"This is love: to fly toward a secret sky, to cause a hundred veils to fall each moment. First to let go of life. Finally, to take a step without feet"
About this Quote
Rumi makes love sound less like a feeling you manage and more like a physics-defying act you submit to. The opening image, "to fly toward a secret sky", casts love as pursuit of a hidden altitude - not public romance, not social proof, but an inward ascent. "Secret" is the tell: this is the Sufi Rumi, writing from a world where the most consequential relationship is with the Divine, and the most convincing evidence of it is private transformation.
Then comes the most surgical move in the passage: "to cause a hundred veils to fall each moment". Veils are not just obstacles; they are the self's preferred disguises - ego, habit, certainty, the story you tell about who you are.
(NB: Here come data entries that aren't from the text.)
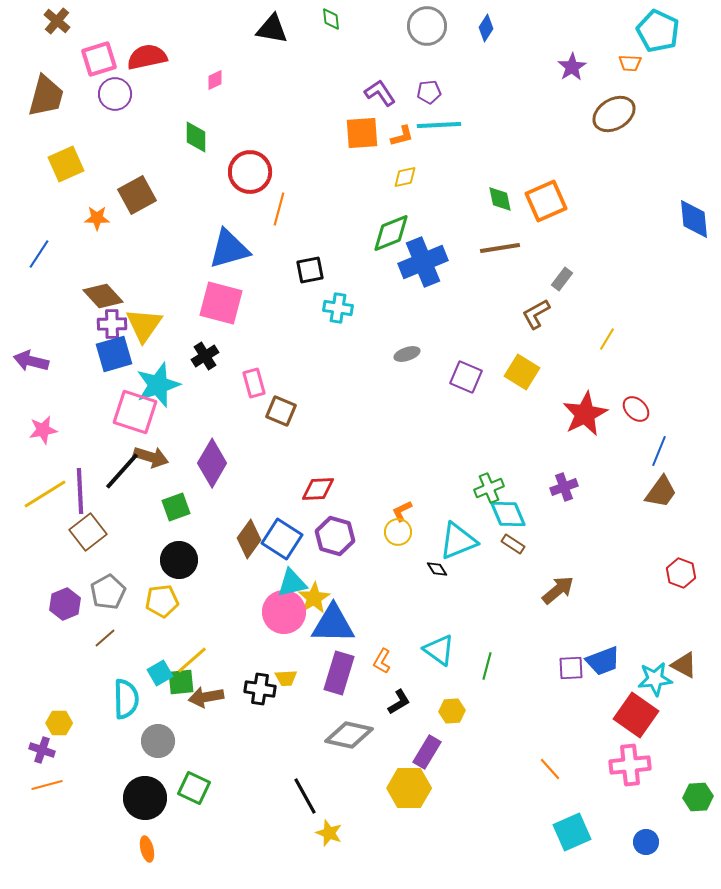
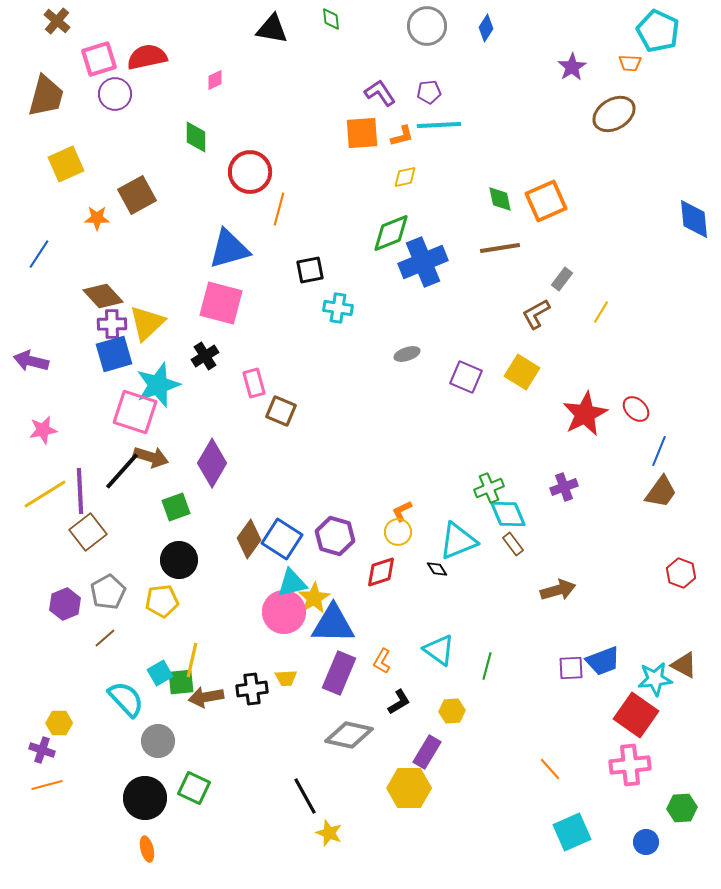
yellow triangle at (144, 325): moved 3 px right, 2 px up; rotated 12 degrees clockwise
yellow line at (607, 339): moved 6 px left, 27 px up
red diamond at (318, 489): moved 63 px right, 83 px down; rotated 16 degrees counterclockwise
brown rectangle at (513, 544): rotated 20 degrees clockwise
brown arrow at (558, 590): rotated 24 degrees clockwise
yellow line at (192, 660): rotated 36 degrees counterclockwise
purple rectangle at (339, 673): rotated 6 degrees clockwise
black cross at (260, 689): moved 8 px left; rotated 16 degrees counterclockwise
cyan semicircle at (126, 699): rotated 42 degrees counterclockwise
green hexagon at (698, 797): moved 16 px left, 11 px down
Love, in this frame, is an unrelenting stripping-down. The violence is quiet but constant: not a single revelation, but repeated unmasking, so frequent it becomes a rhythm.
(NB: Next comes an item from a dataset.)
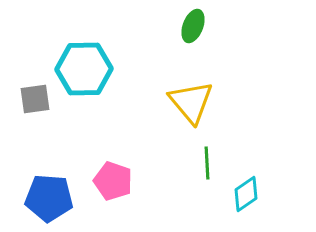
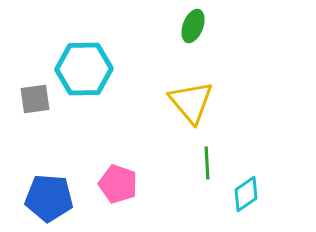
pink pentagon: moved 5 px right, 3 px down
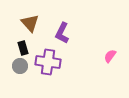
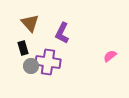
pink semicircle: rotated 16 degrees clockwise
gray circle: moved 11 px right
"First to let go of life" sounds melodramatic until you hear the subtext: surrender. In Sufi vocabulary, dying before you die is the price of union - the letting go of the smaller self that clings to status, fear, and control. The final line, "to take a step without feet", pushes beyond metaphor into mystic logic: you move without the usual equipment. Love becomes trust so complete it replaces the body's guarantees. Rumi isn't selling romance; he's describing ego-dissolution as liberation, and making it irresistible by rendering it airborne, urgent, and impossible to fake.
Then comes the most surgical move in the passage: "to cause a hundred veils to fall each moment". Veils are not just obstacles; they are the self's preferred disguises - ego, habit, certainty, the story you tell about who you are. Love, in this frame, is an unrelenting stripping-down. The violence is quiet but constant: not a single revelation, but repeated unmasking, so frequent it becomes a rhythm.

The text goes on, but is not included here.